:: Problem description ::
Please copy exactly the part of the records below that opens with the line containing "SNEGIR ARCTIC-S MP" and closes with the line containing "起来，在黑暗中倾听。这时，我猛地被抛到了房间中央。显", leaving out any pictures.

:: Excerpted records ::

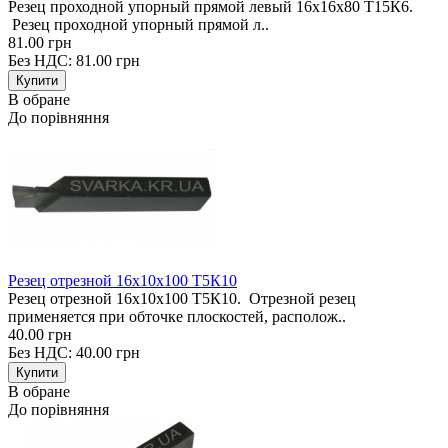
Резец проходной упорный прямой левый 16х16х80 Т15К6.
Резец проходной упорный прямой л..
81.00 грн
Без НДС: 81.00 грн
В обране
До порівняння
Резец отрезной 16х10х100 Т5К10
Резец отрезной 16х10х100 Т5К10. Отрезной резец
применяется при обточке плоскостей, располож..
40.00 грн
Без НДС: 40.00 грн
В обране
До порівняння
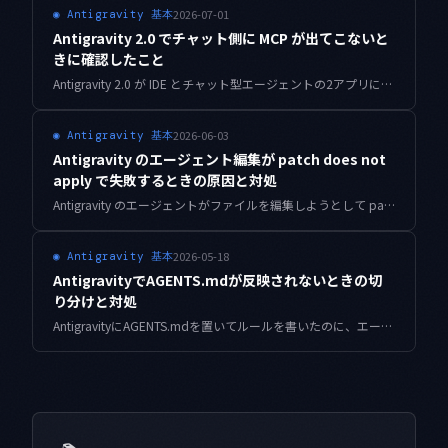
2026-07-01
◉
Antigravity 基本
Antigravity 2.0 でチャット側に MCP が出てこないと
きに確認したこと
Antigravity 2.0 が IDE とチャット型エージェントの2アプリに分かれてから、IDE で設定した MCP サーバーがチャット側の一覧に出てこなくなりました。設定スコープが別々になっている原因と、ワークスペース単位に真実源を一本化して両アプリで揃える手順をまとめます。
2026-06-03
◉
Antigravity 基本
Antigravity のエージェント編集が patch does not
apply で失敗するときの原因と対処
Antigravity のエージェントがファイルを編集しようとして patch does not apply や hunk failed で止まる症状の原因と直し方をまとめます。エージェントが読んだ後にファイルが変わってしまう競合を中心に、再発させない設定までを実体験ベースで解説します。
2026-05-18
◉
Antigravity 基本
AntigravityでAGENTS.mdが反映されないときの切
り分けと対処
AntigravityにAGENTS.mdを置いてルールを書いたのに、エージェントが無視して暴走する——よくあるこの症状を、配置場所・優先順位・コンテキスト枠の3軸から切り分けて修正するための実践ガイドです。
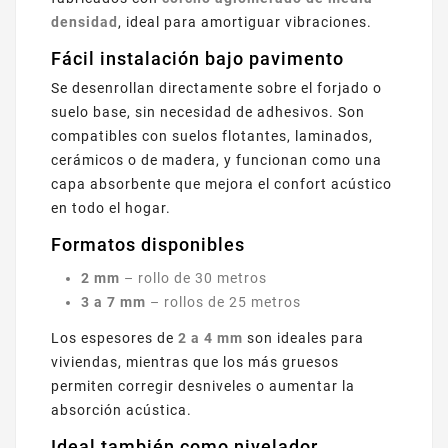
densidad
, ideal para amortiguar vibraciones.
Fácil instalación bajo pavimento
Se desenrollan directamente sobre el forjado o
suelo base, sin necesidad de adhesivos. Son
compatibles con suelos flotantes, laminados,
cerámicos o de madera, y funcionan como una
capa absorbente que mejora el confort acústico
en todo el hogar.
Formatos disponibles
2 mm
– rollo de 30 metros
3 a 7 mm
– rollos de 25 metros
Los espesores de
2 a 4 mm
son ideales para
viviendas, mientras que los más gruesos
permiten corregir desniveles o aumentar la
absorción acústica.
Ideal también como nivelador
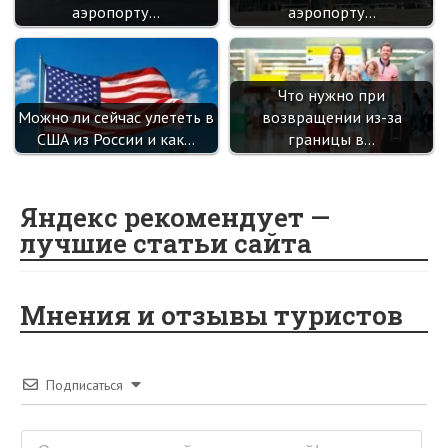
аэропорту…
аэропорту…
Что нужно при
Можно ли сейчас улететь в
возвращении из-за
США из России и как…
границы в…
Яндекс рекомендует —
лучшие статьи сайта
Мнения и отзывы туристов
Подписаться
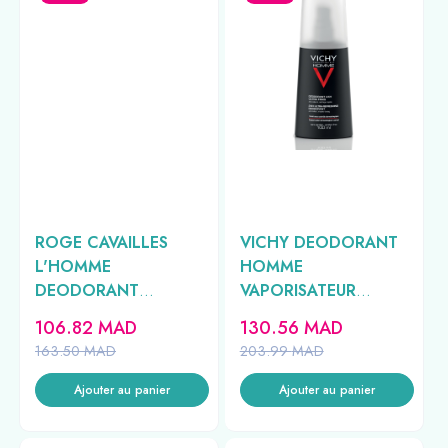
ROGE CAVAILLES
VICHY DEODORANT
L'HOMME
HOMME
DEODORANT
VAPORISATEUR
FRAÎCHEUR 48H
ULTRA FRAIS 24H
106.82
MAD
130.56
MAD
50ML
PEAU SENSIBLE
163.50
MAD
203.99
MAD
100ML
Ajouter au panier
Ajouter au panier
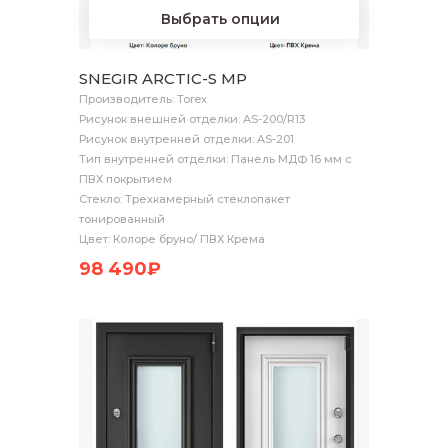
Выбрать опции
SNEGIR ARCTIC-S MP
Производитель: Torex
Рисунок внешней отделки: AS-200/R13
Рисунок внутренней отделки: AS-201
Тип внутренней отделки: Панель МДФ 16 мм с
ПВХ покрытием
Стекло: Трехкамерный стеклопакет
тонированный
Цвет: Колоре бруно/ ПВХ Крема
98 490₽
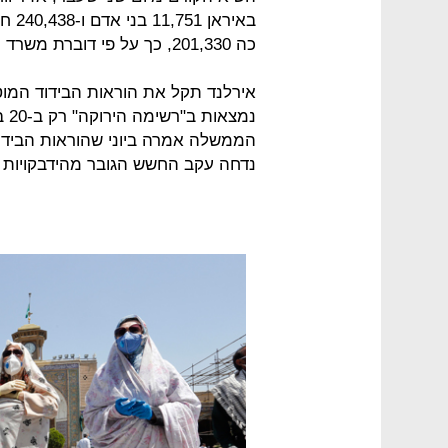
באיר
כה 201,330, כך על פי דוברת משרד הבריאות האיראני סימה סאדאת לארי.
אירלנד תקל את הוראות הבידוד המוט
נמצ
הממשלה אמרה ביוני שהוראות הבידוד 
נדחה עקב החשש הגובר מהידבקויות 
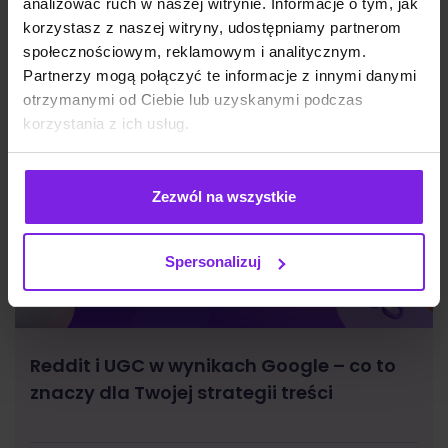
analizować ruch w naszej witrynie. Informacje o tym, jak
korzystasz z naszej witryny, udostępniamy partnerom
społecznościowym, reklamowym i analitycznym.
Partnerzy mogą połączyć te informacje z innymi danymi
otrzymanymi od Ciebie lub uzyskanymi podczas
korzystania z ich usług.
Zezwól na wszystkie
Spersonalizuj
Reddit i UGC w wynikach Google – co to
znaczy dla Twojej strategii treści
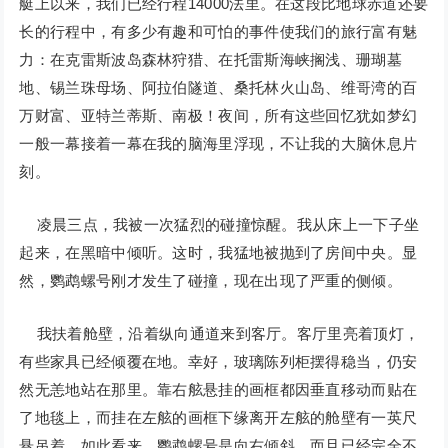
艇上以来，我们已经行程14000法里。在这段比地球赤道还要
长的行程中，有多少有趣和可怕的事件使我们的旅行富有魅
力：在克雷斯波岛森林狩猎、在托雷斯海峡搁浅、珊瑚墓
地、锡兰珠母场、阿拉伯隧道、桑托林火山岛、维哥湾的百
万财富、亚特兰蒂斯、南极！夜间，所有这些回忆犹如梦幻
一般一幕接着一幕在我的脑海里浮现，不让我的大脑休息片
刻。
凌晨三点，我被一次猛烈的碰撞惊醒。我从床上一下子坐
起来，在黑暗中倾听。这时，我猛地被抛到了房间中央。显
然，鹦鹉螺号刚才发生了碰撞，现在出现了严重的侧倾。
我扶着舱壁，沿着纵向通道来到客厅。客厅里亮着顶灯，
有些家具已经倾覆在地。幸好，玻璃陈列柜摆得稳当，仍安
然无恙地站在那里。靠右舷悬挂的画框都因垂直移动而贴在
了地毯上，而挂在左舷的画框下缘离开左舷的舱壁有一英尺
悬吊着。如此看来，鹦鹉螺号是向右倾斜，而且已经完全不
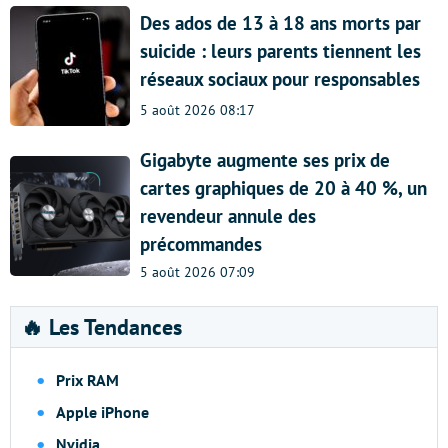
Des ados de 13 à 18 ans morts par
suicide : leurs parents tiennent les
réseaux sociaux pour responsables
5 août 2026 08:17
Gigabyte augmente ses prix de
cartes graphiques de 20 à 40 %, un
revendeur annule des
précommandes
5 août 2026 07:09
🔥 Les Tendances
Prix RAM
Apple iPhone
Nvidia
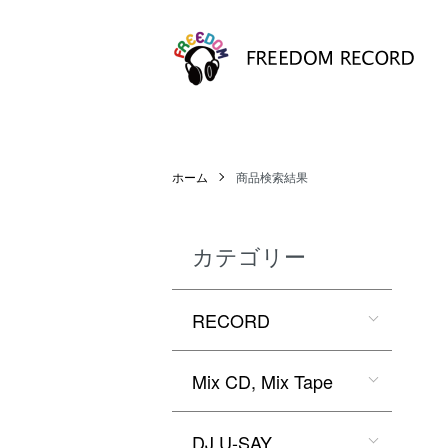
ホーム
商品検索結果
カテゴリー
RECORD
Mix CD, Mix Tape
DJ U-SAY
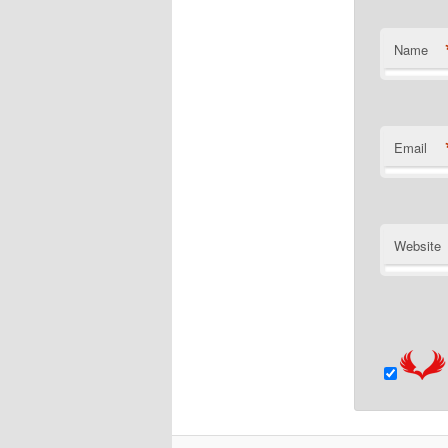
Name
Email
Website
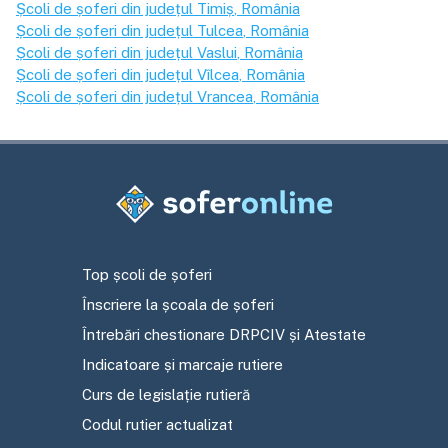
Școli de șoferi din județul
Timiș
, România
Școli de șoferi din județul
Tulcea
, România
Școli de șoferi din județul
Vaslui
, România
Școli de șoferi din județul
Vîlcea
, România
Școli de șoferi din județul
Vrancea
, România
Top școli de șoferi
Înscriere la școala de șoferi
Întrebări chestionare DRPCIV și Atestate
Indicatoare și marcaje rutiere
Curs de legislație rutieră
Codul rutier actualizat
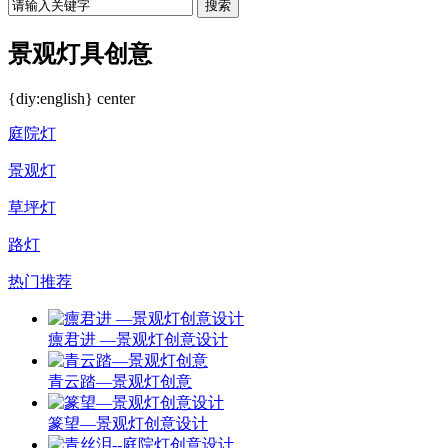
搜索
景观灯具创意
{diy:english} center
庭院灯
景观灯
草坪灯
路灯
热门推荐
癝君进 —景观灯创意设计
青云踏—景观灯创意
篆望—景观灯创意设计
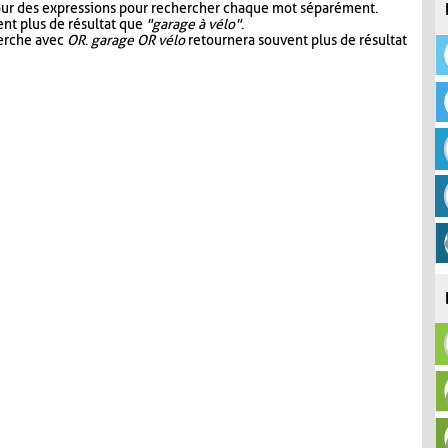
our des expressions pour rechercher chaque mot séparément.
nt plus de résultat que
"garage à vélo"
.
herche avec
OR
.
garage OR vélo
retournera souvent plus de résultat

:: Finished exercise ::
SNEGIR ARCTIC-S MP
Производитель: Torex
Рисунок внешней отделки: AS-200/R13
Рисунок внутренней отделки: AS-201
Тип внутренней отделки: Панель МДФ 16 мм с
ПВХ покрытием
Стекло: Трехкамерный стеклопакет
тонированный
Цвет: Колоре бруно/ ПВХ Крема
98 490₽
באיר
כה 201,330, כך על פי דוברת משרד הבריאות האיראני סימה סאדאת לארי.
אירלנד תקל את הוראות הבידוד המוט
נמצ
הממשלה אמרה ביוני שהוראות הבידוד 
נדחה עקב החשש הגובר מהידבקויות 
analizować ruch w naszej witrynie. Informacje o tym, jak
korzystasz z naszej witryny, udostępniamy partnerom
społecznościowym, reklamowym i analitycznym.
Partnerzy mogą połączyć te informacje z innymi danymi
otrzymanymi od Ciebie lub uzyskanymi podczas
korzystania z ich usług.
Zezwól na wszystkie
Spersonalizuj
Reddit i UGC w wynikach Google – co to
znaczy dla Twojej strategii treści
艇上以来，我们已经行程14000法里。在这段比地球赤道还要
长的行程中，有多少有趣和可怕的事件使我们的旅行富有魅
力：在克雷斯波岛森林狩猎、在托雷斯海峡搁浅、珊瑚墓
地、锡兰珠母场、阿拉伯隧道、桑托林火山岛、维哥湾的百
万财富、亚特兰蒂斯、南极！夜间，所有这些回忆犹如梦幻
一般一幕接着一幕在我的脑海里浮现，不让我的大脑休息片
刻。
凌晨三点，我被一次猛烈的碰撞惊醒。我从床上一下子坐
起来，在黑暗中倾听。这时，我猛地被抛到了房间中央。显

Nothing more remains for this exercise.